I understood the TruthyFalsy type to be any type that has at least one truthy and one falsy value. A { foo: number } | null obviously matches. A boolean, string or number also do because they inherently have falsy values. However, neither { foo: 3 }, nor () => {}, nor "string-literal" would match because they are always truthy. Neither undefined, nor null, because they are always falsy. We then need an exception to make literal true or false match TruthyFalsy. This will ensure that we can have “always true” or “always false” filters as well as use constant values in conditions: const DEBUG = false; if (DEBUG) { ... }.

@aj-r, you say it could be overly restrictive.
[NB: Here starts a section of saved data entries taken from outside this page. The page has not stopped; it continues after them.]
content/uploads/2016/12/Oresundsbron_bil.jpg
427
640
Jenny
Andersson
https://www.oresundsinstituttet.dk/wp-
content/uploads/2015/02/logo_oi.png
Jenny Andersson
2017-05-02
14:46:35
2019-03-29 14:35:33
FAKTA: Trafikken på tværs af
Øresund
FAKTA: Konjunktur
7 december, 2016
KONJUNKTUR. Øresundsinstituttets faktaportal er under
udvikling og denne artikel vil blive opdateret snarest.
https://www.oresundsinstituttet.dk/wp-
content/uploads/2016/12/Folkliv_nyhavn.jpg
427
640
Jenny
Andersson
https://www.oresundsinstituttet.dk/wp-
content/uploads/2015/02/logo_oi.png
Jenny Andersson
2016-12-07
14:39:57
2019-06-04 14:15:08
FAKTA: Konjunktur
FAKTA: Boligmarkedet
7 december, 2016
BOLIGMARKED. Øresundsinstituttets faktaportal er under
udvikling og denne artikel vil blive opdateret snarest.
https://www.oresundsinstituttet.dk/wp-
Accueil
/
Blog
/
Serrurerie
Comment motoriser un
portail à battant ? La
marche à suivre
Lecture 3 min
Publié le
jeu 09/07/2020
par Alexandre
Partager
I don’t understand. What am I missing in your examples?

if (x) to check if x is not undefined, which would be prohibited.

If x is { foo: number } | undefined, then it would be allowed, that matches TruthyFalsy, it would not be prohibited. If x is always truthy or always undefined, then the condition is meaningless, and it’s great that it’s prohibited, no?
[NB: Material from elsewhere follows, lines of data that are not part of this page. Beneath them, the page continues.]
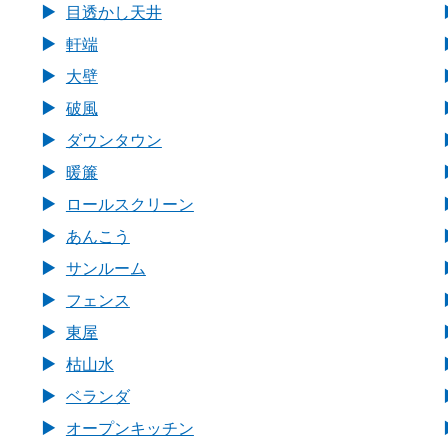
目透かし天井
軒端
大壁
破風
ダウンタウン
暖簾
ロールスクリーン
あんこう
サンルーム
フェンス
東屋
枯山水
ベランダ
オープンキッチン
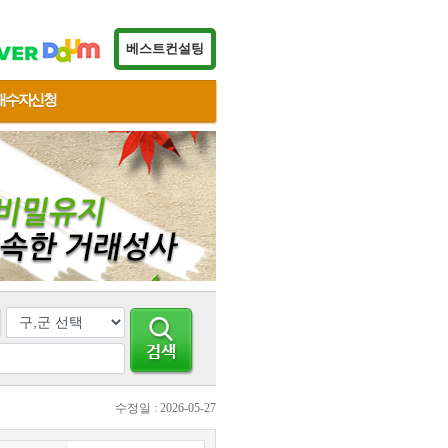
베스트컨설팅
매수자신청
수정일 : 2026-05-27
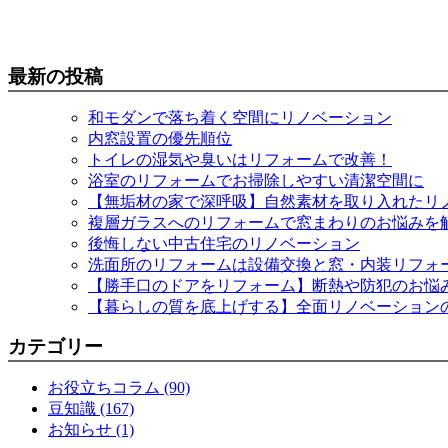
最新の投稿
和モダンで落ち着く空間にリノベーション
内窓設置の優先順位
トイレの湿気や臭いはリフォームで改善！
浴室のリフォームでお掃除しやすい清潔空間に
【無垢材の家で深呼吸】自然素材を取り入れたリ
複層ガラスへのリフォームで窓まわりのお悩みを
後悔しない中古住宅のリノベーション
洗面所のリフォームは設備交換と窓・内装リフォ
【勝手口のドアをリフォーム】断熱や防犯のお悩
【暮らしの質を底上げする】全面リノベーション
カテゴリー
お役立ちコラム (90)
豆知識 (167)
お知らせ (1)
I also like to do const y = x || "default"; (using || as sort of a null-coalescing operator), which would also be prohibited.
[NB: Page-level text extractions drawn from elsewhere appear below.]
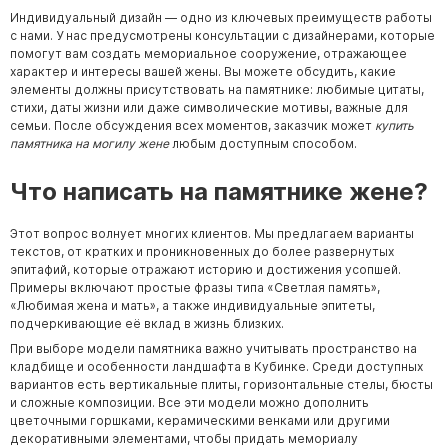
Индивидуальный дизайн — одно из ключевых преимуществ работы
с нами. У нас предусмотрены консультации с дизайнерами, которые
помогут вам создать мемориальное сооружение, отражающее
характер и интересы вашей жены. Вы можете обсудить, какие
элементы должны присутствовать на памятнике: любимые цитаты,
стихи, даты жизни или даже символические мотивы, важные для
семьи. После обсуждения всех моментов, заказчик может
купить
памятника на могилу жене
любым доступным способом.
Что написать на памятнике жене?
Этот вопрос волнует многих клиентов. Мы предлагаем варианты
текстов, от кратких и проникновенных до более развернутых
эпитафий, которые отражают историю и достижения усопшей.
Примеры включают простые фразы типа «Светлая память»,
«Любимая жена и мать», а также индивидуальные эпитеты,
подчеркивающие её вклад в жизнь близких.
При выборе модели памятника важно учитывать пространство на
кладбище и особенности ландшафта в Кубинке. Среди доступных
вариантов есть вертикальные плиты, горизонтальные стелы, бюсты
и сложные композиции. Все эти модели можно дополнить
цветочными горшками, керамическими венками или другими
декоративными элементами, чтобы придать мемориалу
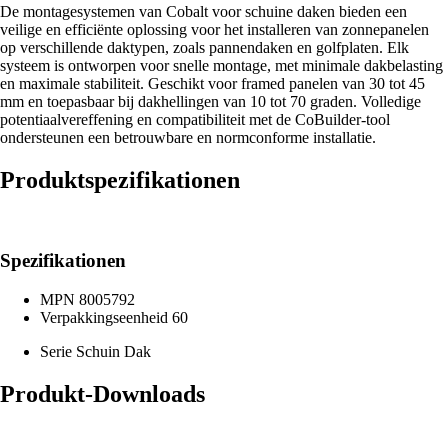
De montagesystemen van Cobalt voor schuine daken bieden een
veilige en efficiënte oplossing voor het installeren van zonnepanelen
op verschillende daktypen, zoals pannendaken en golfplaten. Elk
systeem is ontworpen voor snelle montage, met minimale dakbelasting
en maximale stabiliteit. Geschikt voor framed panelen van 30 tot 45
mm en toepasbaar bij dakhellingen van 10 tot 70 graden. Volledige
potentiaalvereffening en compatibiliteit met de CoBuilder-tool
ondersteunen een betrouwbare en normconforme installatie.
Produktspezifikationen
Spezifikationen
MPN
8005792
Verpakkingseenheid
60
Serie
Schuin Dak
Produkt-Downloads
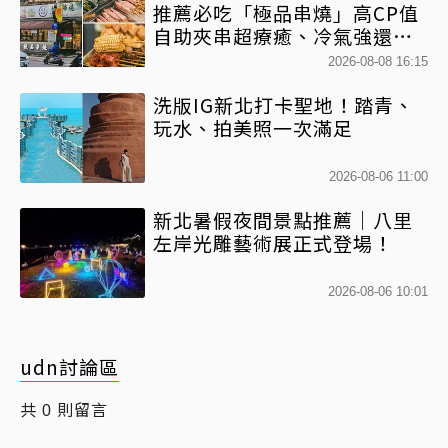
推薦必吃「極品串燒」高CP值
自助夾串超療癒、冷氣強還不
限時內用
2026-08-08 16:15
洗版IG新北打卡聖地！踏青、
玩水、拍美照一次滿足
2026-08-06 11:00
新北暑假夜間景點推薦｜八里
左岸光雕藝術展正式登場！
2026-08-06 10:01
udn討論區
共
則留言
0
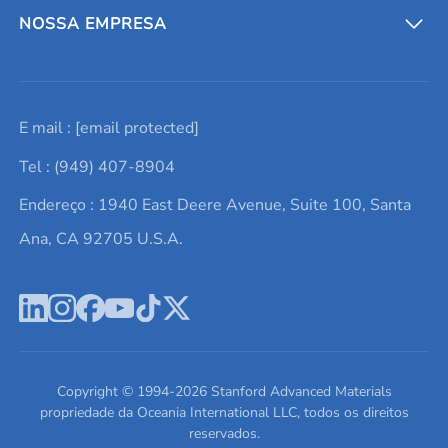
Entre em contato conosco
Metais refratários
NOSSA EMPRESA
Solicite um orçamento
Materiais cerâmicos
Sobre nós
E mail :
[email protected]
Lista de consultas
Elementos de terras raras
Promoções atuais
Tel : (949) 407-8904
Termos e Condições
Alvos de pulverização catódica
Notícias e blogs
Endereço : 1940 East Deere Avenue, Suite 100, Santa
Política de Privacidade
Ácido hialurônico
Estudos de caso
Ana, CA 92705 U.S.A.
Novos produtos
Ímãs de neodímio
Perfil da Empresa
Pó de ligas de alta entropia
Fichas de Dados de Segurança
Escreva para nós
Copyright © 1994-
2026
Stanford Advanced Materials
propriedade da Oceania International LLC, todos os direitos
reservados.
Again, if x can be truthy and falsy, this would not be prohibited. If it’s always truthy or always falsy, the code above is a programmer error, so it’s good it’s prohibited.

[aj-r]

@denis-sokolov That's an interesting idea that I hadn't considered - allow types to be implicitly cast to TruthyFalsy, as long as they could be either truthy or falsy. I like it. When I said that strictIfConditions would be overly restrictive, I was thinking that one would need to explicitly cast a value as TruthyFalsy in order to use it with if/||/&&. But your idea solves this problem quite nicely.

I still think we should still allow people to explicitly cast any value as TruthyFalsy using a type assertion (e.g. true as TruthyFalsy). Furthermore, a function that returns TruthyFalsy should accept any value as the return type, without requiring a type assertion. For example:

function callback(value: any, index: number): TruthyFalsy {
    if (typeof value === "string")
        return true; // Should be allowed
    if (typeof value === "object")
        return false; // Should be allowed
    return typeof value === "number" && value > 0;
}

It would be really cool to see this in a future version of TypeScript. My only concern is that this type has some special cases that other types don't have, so it might be a lot of work to implement.

[sgronblo]

I think it's really unfortunate that these library functions are defined by default to be sloppy instead of strict.

In one of the really old suggestions for making the change from strict to sloppy: #5850 there was a suggestion to add your own override to make the function more sloppy by allowing any.

However it seems using the same trick to add a new more strict override doesn't really work because the sloppy override still exists in lib.d.ts.

The only solution I could come up with quickly was to add my own filter wrapper that basically just calls Array.filter under the hood. Is there any better solution to this problem?

[mikedidomizio]

Our team ran into this today with Array.find and I don't quite understand the reasoning to allow it to be loose. There's probably a lot of incorrect code out there.

Some Array methods allow for using generics like Array.map, but others do not. There's inconsistency.